La couleur, ainsi que le reflet au soleil, le trouble par transparence et l’aspect général furent longtemps utilisés comme critères de qualité d’un lubrifiant ; plus importants sont la stabilité d’une huile à la chaleur et à l’oxydation, le point d’éclair, qui mesure l’inflammabilité, et le point de congélation, qui représente la fluidité à froid ; l’acidité, la teneur en soufre et le carbone résiduel doivent également être contrôlés afin d’éviter la corrosion et la calamine dans les moteurs.


Les huiles auto

Le bon fonctionnement du moteur d’un véhicule, qu’il soit à essence ou Diesel, est assuré en faisant circuler à l’aide d’une pompe un lubrifiant dit « huile auto », dont le rôle consiste à :
— minimiser le frottement ;
— minimiser l’usure par abrasion ;
— refroidir le moteur ;
— balayer les dépôts de combustion ;
— renouveler les gaz en contact avec les pièces métalliques ;
— éviter la corrosion.

Les huiles auto sont classées en fonction de leur viscosité dans le système S. A. E. ; les catégories 5 W, 10 W et 20 W sont des lubrifiants fluides à basse température et nécessaires par temps froid, tandis que les grades 20, 30, 40 et 50 sont des huiles d’été de plus en plus visqueuses à chaud. La nécessité de changer de lubrifiant suivant la saison a pu être supprimée depuis la mise au point des huiles multigrade, qui contiennent des additifs de synthèse.

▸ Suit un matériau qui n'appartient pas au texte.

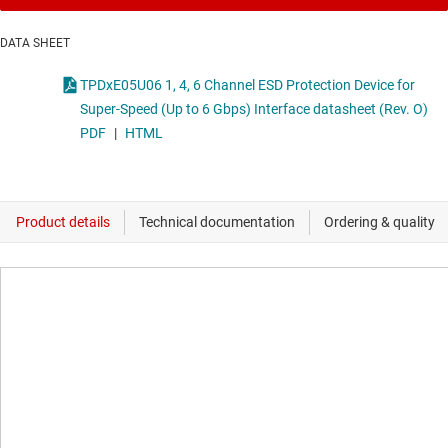
DATA SHEET
TPDxE05U06 1, 4, 6 Channel ESD Protection Device for
Super-Speed (Up to 6 Gbps) Interface datasheet (Rev. O)
PDF
|
HTML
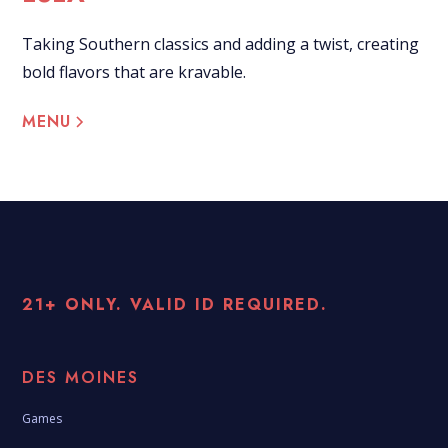
Taking Southern classics and adding a twist, creating
bold flavors that are kravable.
MENU
21+ ONLY. VALID ID REQUIRED.
DES MOINES
Games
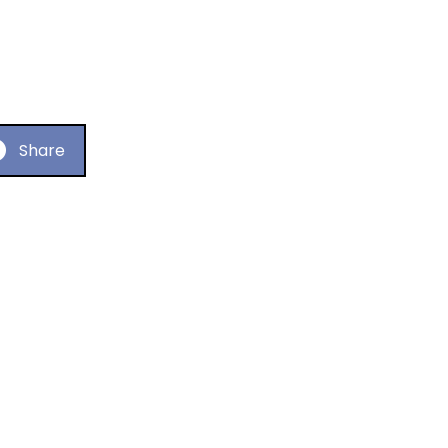
Share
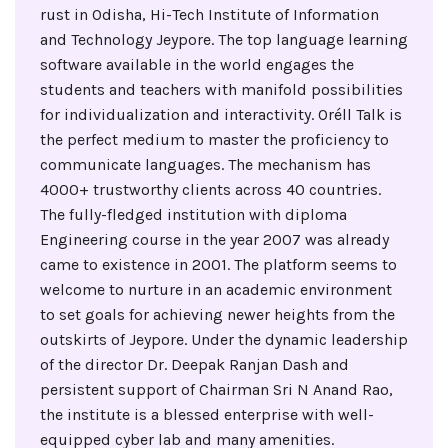
rust in Odisha, Hi-Tech Institute of Information
and Technology Jeypore. The top language learning
software available in the world engages the
students and teachers with manifold possibilities
for individualization and interactivity. Oréll Talk is
the perfect medium to master the proficiency to
communicate languages. The mechanism has
4000+ trustworthy clients across 40 countries.
The fully-fledged institution with diploma
Engineering course in the year 2007 was already
came to existence in 2001. The platform seems to
welcome to nurture in an academic environment
to set goals for achieving newer heights from the
outskirts of Jeypore. Under the dynamic leadership
of the director Dr. Deepak Ranjan Dash and
persistent support of Chairman Sri N Anand Rao,
the institute is a blessed enterprise with well-
equipped cyber lab and many amenities.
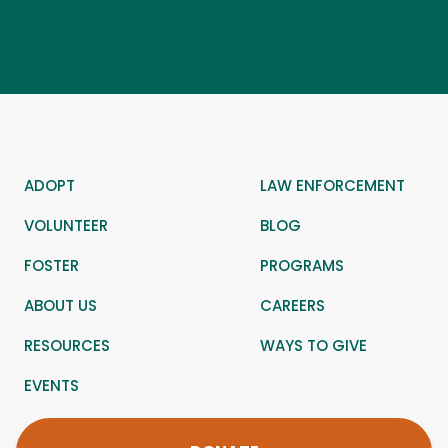
ADOPT
LAW ENFORCEMENT
VOLUNTEER
BLOG
FOSTER
PROGRAMS
ABOUT US
CAREERS
RESOURCES
WAYS TO GIVE
EVENTS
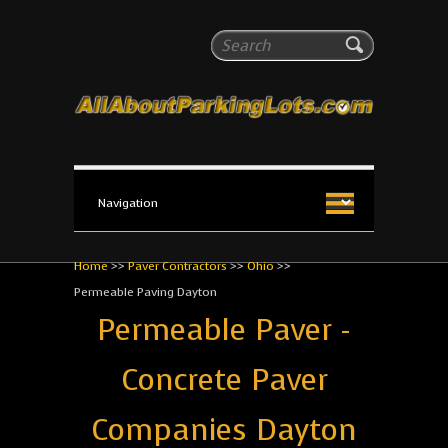
All About Parking Lots
Search
The #1 Resource for parking lot installation and
maintenance!
Home
>>
Paver Contractors
>>
Ohio
>>
Permeable Paving Dayton
Permeable Paver -
Concrete Paver
Companies Dayton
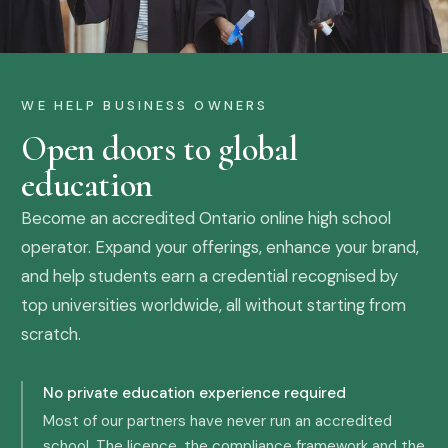
WE HELP BUSINESS OWNERS
Open doors to global
education
Become an accredited Ontario online high school
operator. Expand your offerings, enhance your brand,
and help students earn a credential recognised by
top universities worldwide, all without starting from
scratch.
No private education experience required
Most of our partners have never run an accredited
school. The licence, the compliance framework and the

La qualité d’une huile auto, qui doit être strictement contrôlée, est déterminée au banc d’essai dans des séries de tests sévères mis au point par les constructeurs de moteurs, les utilisateurs civils ou militaires et les centres de recherche des sociétés pétrolières : on simule les diverses conditions de marche des véhicules, à grande vitesse sur autoroute comme au ralenti dans les embouteillages, puis on examine l’huile usagée et les différentes parties du moteur pour en déduire les meilleures formules de lubrifiant. Les progrès constants dans ce domaine ont permis non seulement de diminuer la fréquence des vidanges, mais de mettre à la disposition de l’automobiliste des huiles qui réduisent considérablement l’usure des soupapes, des culbuteurs et autres pièces, les dépôts de carbone sur les segments ou dans les lumières, la formation de boue (sludge) dans le carter, enfin la pollution par les vapeurs de carter et d’échappement.


Les huiles marine et aviation

• La qualité des huiles destinées aux turbines, aux moteurs Diesel et aux autres machines installées à bord des navires doit être spécifiée et contrôlée de manière particulièrement rigoureuse afin de se prémunir contre le risque d’avarie en mer.

Le moteur Diesel marin, lent, exige deux lubrifiants différents :
— une huile de cylindre pour le graissage des pistons, qui est brûlée et expulsée avec les gaz d’échappement : elle doit être très visqueuse, alcaline et détergente, surtout si le diesel fonctionne au fuel-oil lourd sulfureux ;
— une huile de carter qui circule en continu sur les paliers et dans les chemises des cylindres : elle ne doit être ni oxydable, ni émulsionnable, ni corrosive et ne doit pas donner lieu à la formation de calamine.